- [Problem description]
Among the lines below, the one containing "серого цвета с" opens the range and the one containing "de ponentes con el fin" closes it. Print that range exactly, without the pictures.

- [Data supplied]
++++++++++++++++++++

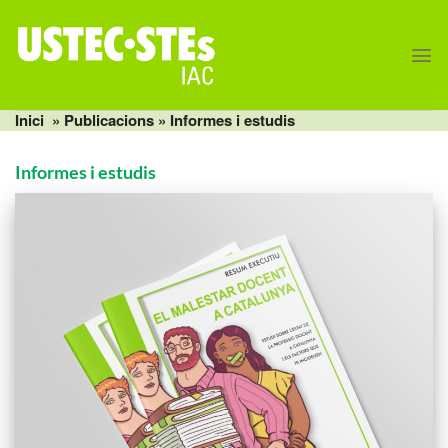
Skip
to
content
Inici
» Publicacions » Informes i estudis
Informes i estudis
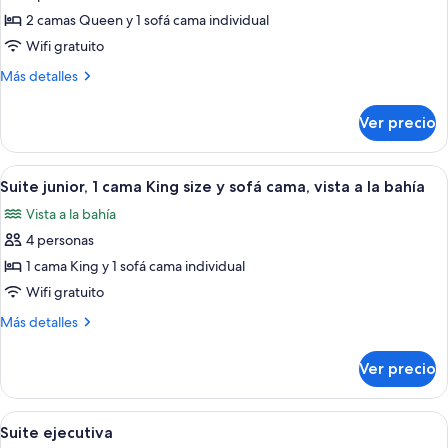
vista
sofá
de
2 camas Queen y 1 sofá cama individual
cama,
a
Suite
balcón,
Wifi gratuito
la
vista
junior,
bahía
Más
Más detalles
a
varias
detalles
la
camas,
sobre
bahía
Ver precio
Suite
vista
junior,
a
varias
Abrir
Una habitación de hotel con una cama 
la
1
camas,
Suite junior, 1 cama King size y sofá cama, vista a la bahía
todas
vista
bahía
Vista a la bahía
a
las
(2
la
4 personas
fotos
Queens)
bahía
de
1 cama King y 1 sofá cama individual
(2
Suite
Queens)
Wifi gratuito
junior,
Más
Más detalles
1
detalles
cama
sobre
Ver precio
Suite
King
junior,
size
1
Abrir
Habitación de hotel con sofá azul, sil
y
1
cama
Suite ejecutiva
todas
King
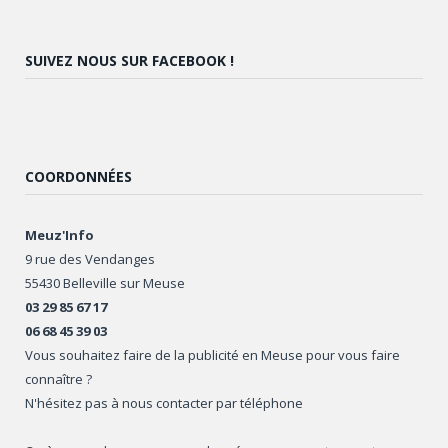
SUIVEZ NOUS SUR FACEBOOK !
COORDONNÉES
Meuz'Info
9 rue des Vendanges
55430 Belleville sur Meuse
03 29 85 67 17
06 68 45 39 03
Vous souhaitez faire de la publicité en Meuse pour vous faire
connaître ?
N'hésitez pas à nous contacter par téléphone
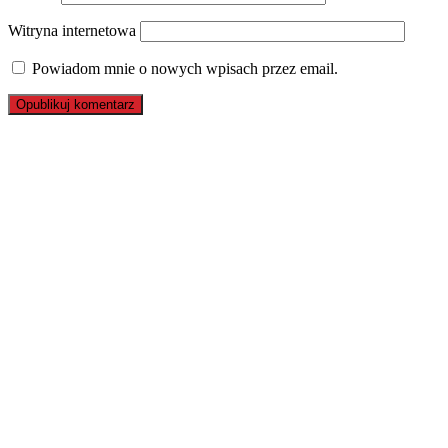
Witryna internetowa
Powiadom mnie o nowych wpisach przez email.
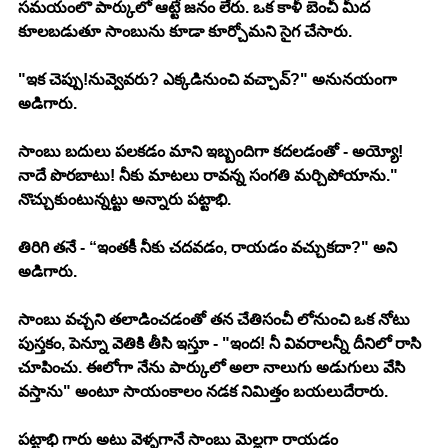
సమయంలొ పార్కులో ఆట్టే జనం లేరు. ఒక కాళీ బెంచీ మీద 
కూలబడుతూ సాంబును కూడా కూర్చోమని సైగ చేసారు. 
"ఇక చెప్పు!నువ్వెవరు? ఎక్కడినుంచి వచ్చావ్?" అనునయంగా 
అడిగారు. 
సాంబు బదులు పలకడం మాని ఇబ్బందిగా కదలడంతో - అయ్యో! 
నాదే పొరబాటు! నీకు మాటలు రావన్న సంగతి మర్చిపోయాను." 
నొచ్చుకుంటున్నట్టు అన్నారు పట్టాభి. 
తిరిగి తనే - “ఇంతకీ నీకు చదవడం, రాయడం వచ్చుకదా?" అని 
అడిగారు. 
సాంబు వచ్చని తలాడించడంతో తన చేతిసంచీ లోనుంచి ఒక నోటు 
పుస్తకం, పెన్నూ వెతికి తీసి ఇస్తూ - "ఇంద! నీ వివరాలన్నీ దీనిలో రాసి 
చూపించు. ఈలోగా నేను పార్కులో అలా నాలుగు అడుగులు వేసి 
వస్తాను" అంటూ సాయంకాలం నడక నిమిత్తం బయలుదేరారు. 
పట్టాభి గారు అటు వెళ్ళగానే సాంబు మెల్లగా రాయడం 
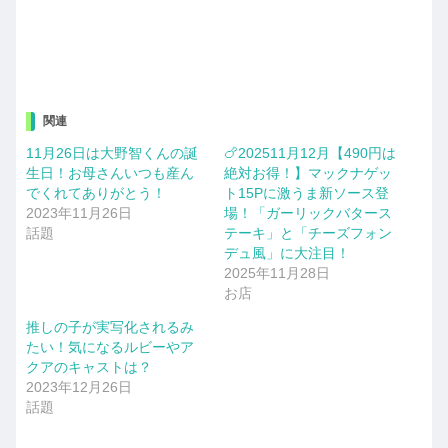
関連
11月26日は大野智くんの誕
🍗202511月12月【490円は
生日！お母さんいつも産ん
絶対お得！】マックナゲッ
でくれてありがとう！
ト15Pに激うま新ソース登
2023年11月26日
場！「ガーリックバタース
話題
テーキ」と「チーズフォン
デュ風」に大注目！
2025年11月28日
お店
推しの子が実写化されるみ
たい！気になるルビーやア
クアのキャストは？
2023年12月26日
話題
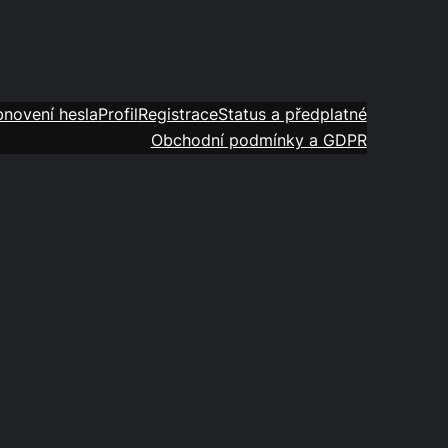
novení hesla
Profil
Registrace
Status a předplatné
Obchodní podmínky a GDPR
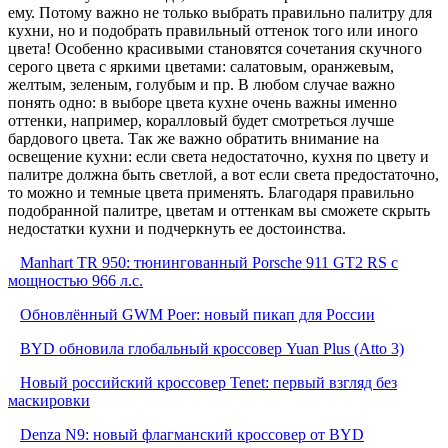
ему. Потому важно не только выбрать правильно палитру для
кухни, но и подобрать правильный оттенок того или иного
цвета! Особенно красивыми становятся сочетания скучного
серого цвета с яркими цветами: салатовым, оранжевым,
желтым, зеленым, голубым и пр. В любом случае важно
понять одно: в выборе цвета кухне очень важны именно
оттенки, например, коралловый будет смотреться лучше
бардового цвета. Так же важно обратить внимание на
освещение кухни: если света недостаточно, кухня по цвету и
палитре должна быть светлой, а вот если света предостаточно,
то можно и темные цвета применять. Благодаря правильно
подобранной палитре, цветам и оттенкам вы сможете скрыть
недостатки кухни и подчеркнуть ее достоинства.
Manhart TR 950: тюнингованный Porsche 911 GT2 RS с
мощностью 966 л.с.
Обновлённый GWM Poer: новый пикап для России
BYD обновила глобальный кроссовер Yuan Plus (Atto 3)
Новый российский кроссовер Tenet: первый взгляд без
маскировки
Denza N9: новый флагманский кроссовер от BYD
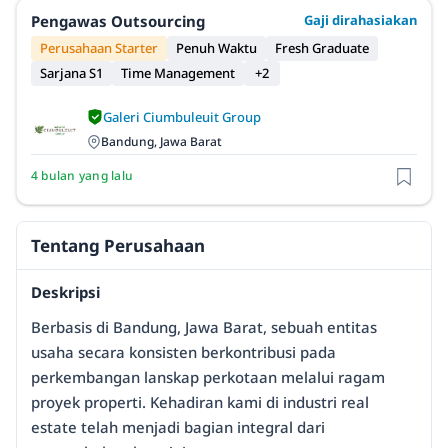
Pengawas Outsourcing
Gaji dirahasiakan
Perusahaan Starter
Penuh Waktu
Fresh Graduate
Sarjana S1
Time Management
+2
Galeri Ciumbuleuit Group
Bandung, Jawa Barat
4 bulan yang lalu
Tentang Perusahaan
Deskripsi
Berbasis di Bandung, Jawa Barat, sebuah entitas
usaha secara konsisten berkontribusi pada
perkembangan lanskap perkotaan melalui ragam
proyek properti. Kehadiran kami di industri real
estate telah menjadi bagian integral dari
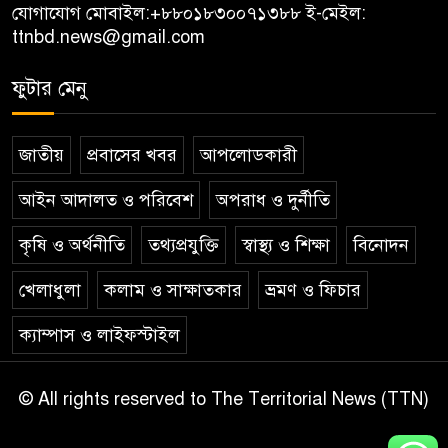
যোগাযোগ মোবাইল:
+৮৮০১৮৩০০৭১৩৮৮
ই-মেইল:
ttnbd.news@gmail.com
ফুটার মেনু
জাতীয়
প্রবাসের খবর
আপলোডকারী
আইন আদালত ও পরিবেশ
অপরাধ ও দুর্নীতি
কৃষি ও অর্থনীতি
তথ্যপ্রযুক্তি
স্বাস্থ্য ও শিক্ষা
বিনোদন
খেলাধুলা
কলাম ও সাক্ষাতকার
ভ্রমণ ও ফিচার
ক্যাম্পাস ও লাইফস্টাইল
© All rights reserved to The Territorial News (TTN)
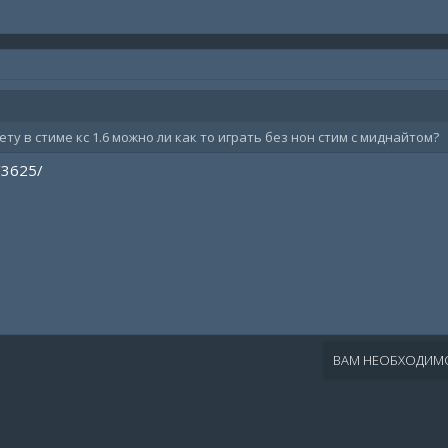
ету в стиме кс 1.6 можно ли как то играть без нон стим с миднайтом?
/3625/
ВАМ НЕОБХОДИМО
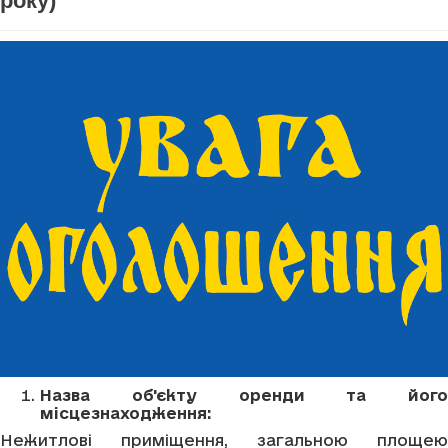
року)
Назва об'єкту оренди та його
місцезнаходження:
Нежитлові приміщення, загальною площею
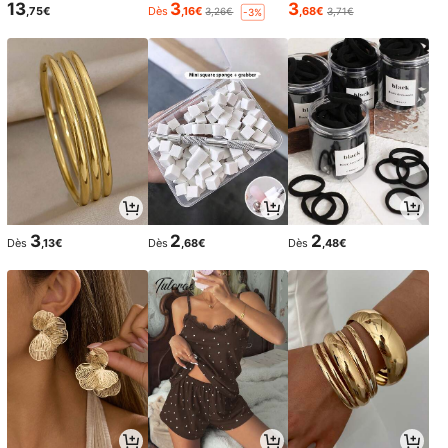
13
3
3
,75€
Dès
,16€
,68€
3,26€
3,71€
-3%
3
2
2
Dès
,13€
Dès
,68€
Dès
,48€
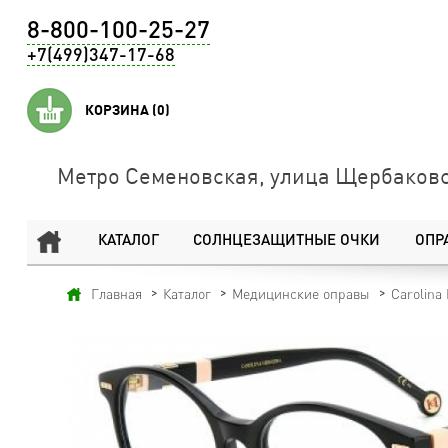
8-800-100-25-27
+7(499)347-17-68
КОРЗИНА
(0)
Метро Семеновская, улица Щербаковс
КАТАЛОГ
СОЛНЦЕЗАЩИТНЫЕ ОЧКИ
ОПР
Главная
Каталог
Медицинские оправы
Carolina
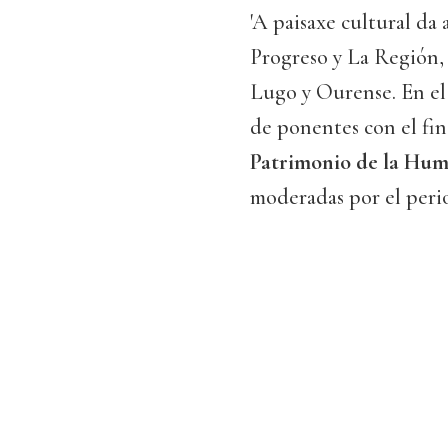
'A paisaxe cultural da 
Progreso y La Región, 
Lugo y Ourense. En el
de ponentes con el fin 
Patrimonio de la Hum
moderadas por el peri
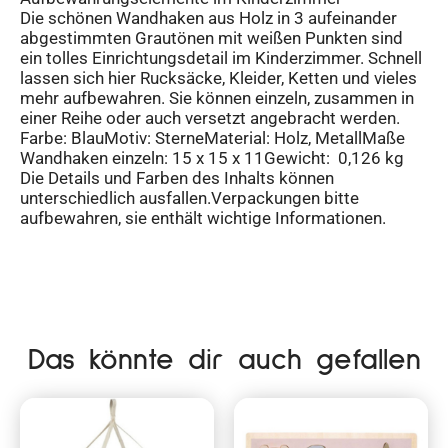
Die schönen Wandhaken aus Holz in 3 aufeinander
abgestimmten Grautönen mit weißen Punkten sind
ein tolles Einrichtungsdetail im Kinderzimmer. Schnell
lassen sich hier Rucksäcke, Kleider, Ketten und vieles
mehr aufbewahren. Sie können einzeln, zusammen in
einer Reihe oder auch versetzt angebracht werden.
Farbe: BlauMotiv: SterneMaterial: Holz, MetallMaße
Wandhaken einzeln: 15 x 15 x 11Gewicht: 0,126 kg
Die Details und Farben des Inhalts können
unterschiedlich ausfallen.Verpackungen bitte
aufbewahren, sie enthält wichtige Informationen.
Das könnte dir auch gefallen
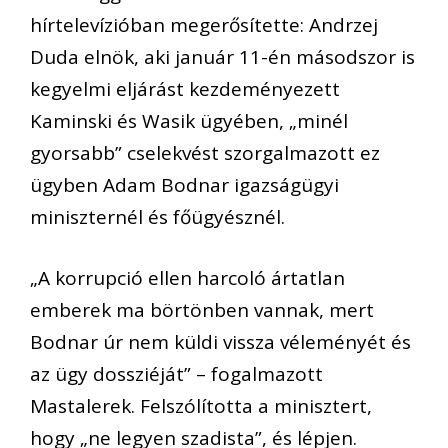
hírtelevízióban megerősítette: Andrzej
Duda elnök, aki január 11-én másodszor is
kegyelmi eljárást kezdeményezett
Kaminski és Wasik ügyében, „minél
gyorsabb” cselekvést szorgalmazott ez
ügyben Adam Bodnar igazságügyi
miniszternél és főügyésznél.
„A korrupció ellen harcoló ártatlan
emberek ma börtönben vannak, mert
Bodnar úr nem küldi vissza véleményét és
az ügy dossziéját” – fogalmazott
Mastalerek. Felszólította a minisztert,
hogy „ne legyen szadista”, és lépjen.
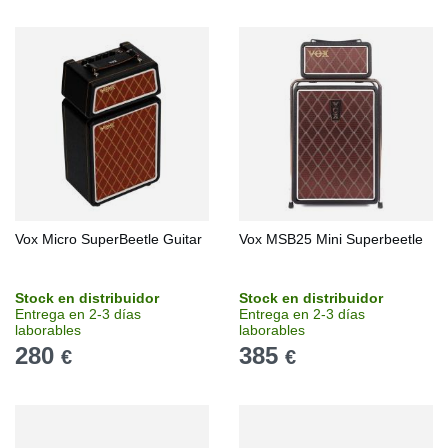
Vox Micro SuperBeetle Guitar
Vox MSB25 Mini Superbeetle
Stock en distribuidor
Stock en distribuidor
Entrega en 2-3 días
Entrega en 2-3 días
laborables
laborables
280
385
€
€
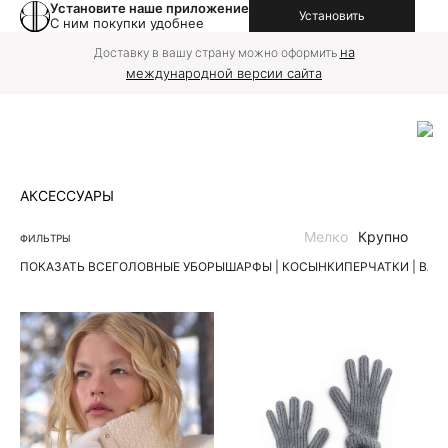
Установите наше приложение
Установить
С ним покупки удобнее
на
Доставку в вашу страну можно оформить
международной версии сайта
АКСЕССУАРЫ
Мелко
Крупно
ФИЛЬТРЫ
ПОКАЗАТЬ ВСЕ
ГОЛОВНЫЕ УБОРЫ
ШАРФЫ | КОСЫНКИ
ПЕРЧАТКИ | ВА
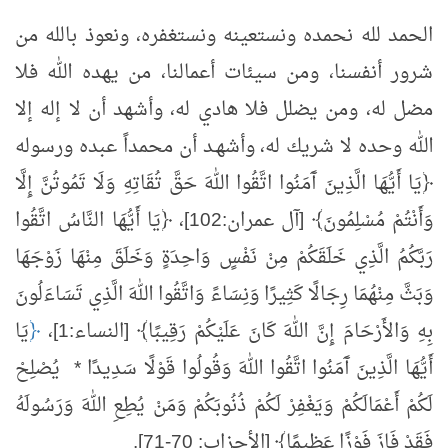
الحمد لله نحمده ونستعينه ونستغفره، ونعوذ بالله من
شرور أنفسنا، ومن سيئات أعمالنا، من يهده الله فلا
مضل له، ومن يضلل فلا هادي له، وأشهد أن لا إله إلا
الله وحده لا شريك له، وأشهـد أن محمداً عبده ورسوله
﴿يَا أَيُّهَا الَّذِينَ آَمَنُوا اتَّقُوا اللهَ حَقَّ تُقَاتِهِ وَلَا تَمُوتُنَّ إِلَّا
وَأَنْتُمْ مُسْلِمُونَ﴾ [آل عمران:102]، ﴿يَا أَيُّهَا النَّاسُ اتَّقُوا
رَبَّكُمُ الَّذِي خَلَقَكُمْ مِنْ نَفْسٍ وَاحِدَةٍ وَخَلَقَ مِنْهَا زَوْجَهَا
وَبَثَّ مِنْهُمَا رِجَالًا كَثِيرًا وَنِسَاءً وَاتَّقُوا اللهَ الَّذِي تَسَاءَلُونَ
بِهِ وَالأَرْحَامَ إِنَّ اللهَ كَانَ عَلَيْكُمْ رَقِيبًا﴾ [النساء:1]،
﴿
يَا
أَيُّهَا الَّذِينَ آَمَنُوا اتَّقُوا اللهَ وَقُولُوا قَوْلًا سَدِيدًا * يُصْلِحْ
لَكُمْ أَعْمَالَكُمْ وَيَغْفِرْ لَكُمْ ذُنُوبَكُمْ وَمَنْ يُطِعِ اللهَ وَرَسُولَهُ
فَقَدْ فَازَ فَوْزًا عَظِيمًا﴾ [الأحزاب: 70-71].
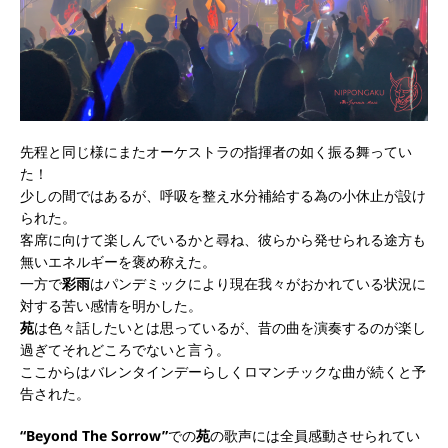
先程と同じ様にまたオーケストラの指揮者の如く振る舞ってい
た！
少しの間ではあるが、呼吸を整え水分補給する為の小休止が設け
られた。
客席に向けて楽しんでいるかと尋ね、彼らから発せられる途方も
無いエネルギーを褒め称えた。
一方で
彩雨
はパンデミックにより現在我々がおかれている状況に
対する苦い感情を明かした。
苑
は色々話したいとは思っているが、昔の曲を演奏するのが楽し
過ぎてそれどころでないと言う。
ここからはバレンタインデーらしくロマンチックな曲が続くと予
告された。
“Beyond The Sorrow”
での
苑
の歌声には全員感動させられてい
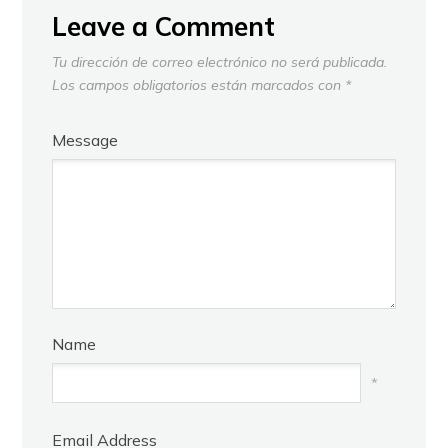
Leave a Comment
Tu dirección de correo electrónico no será publicada.
Los campos obligatorios están marcados con
*
Message
Name
*
Email Address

++++++++++++++++++++

- [Exercise answer]
серого цвета с яркими цветами: салатовым, оранжевым,
желтым, зеленым, голубым и пр. В любом случае важно
понять одно: в выборе цвета кухне очень важны именно
оттенки, например, коралловый будет смотреться лучше
бардового цвета. Так же важно обратить внимание на
освещение кухни: если света недостаточно, кухня по цвету и
палитре должна быть светлой, а вот если света предостаточно,
то можно и темные цвета применять. Благодаря правильно
подобранной палитре, цветам и оттенкам вы сможете скрыть
недостатки кухни и подчеркнуть ее достоинства.
Manhart TR 950: тюнингованный Porsche 911 GT2 RS с
мощностью 966 л.с.
Обновлённый GWM Poer: новый пикап для России
BYD обновила глобальный кроссовер Yuan Plus (Atto 3)
Новый российский кроссовер Tenet: первый взгляд без
маскировки
Denza N9: новый флагманский кроссовер от BYD
Pengawas Outsourcing
Gaji dirahasiakan
Perusahaan Starter
Penuh Waktu
Fresh Graduate
Sarjana S1
Time Management
+2
Galeri Ciumbuleuit Group
Bandung, Jawa Barat
4 bulan yang lalu
Tentang Perusahaan
Deskripsi
Berbasis di Bandung, Jawa Barat, sebuah entitas
usaha secara konsisten berkontribusi pada
perkembangan lanskap perkotaan melalui ragam
proyek properti. Kehadiran kami di industri real
estate telah menjadi bagian integral dari
যোগাযোগ মোবাইল:
+৮৮০১৮৩০০৭১৩৮৮
ই-মেইল:
ttnbd.news@gmail.com
ফুটার মেনু
জাতীয়
প্রবাসের খবর
আপলোডকারী
আইন আদালত ও পরিবেশ
অপরাধ ও দুর্নীতি
কৃষি ও অর্থনীতি
তথ্যপ্রযুক্তি
স্বাস্থ্য ও শিক্ষা
বিনোদন
খেলাধুলা
কলাম ও সাক্ষাতকার
ভ্রমণ ও ফিচার
ক্যাম্পাস ও লাইফস্টাইল
© All rights reserved to The Territorial News (TTN)
ету в стиме кс 1.6 можно ли как то играть без нон стим с миднайтом?
/3625/
ВАМ НЕОБХОДИМО
року)
Назва об'єкту оренди та його
місцезнаходження:
Нежитлові приміщення, загальною площею
13
3
3
,75€
Dès
,16€
,68€
3,26€
3,71€
-3%
3
2
2
Dès
,13€
Dès
,68€
Dès
,48€
8-800-100-25-27
+7(499)347-17-68
КОРЗИНА
(0)
Метро Семеновская, улица Щербаковс
КАТАЛОГ
СОЛНЦЕЗАЩИТНЫЕ ОЧКИ
ОПР
Главная
Каталог
Медицинские оправы
Carolina
'A paisaxe cultural da 
Progreso y La Región, 
Lugo y Ourense. En el
de ponentes con el fin 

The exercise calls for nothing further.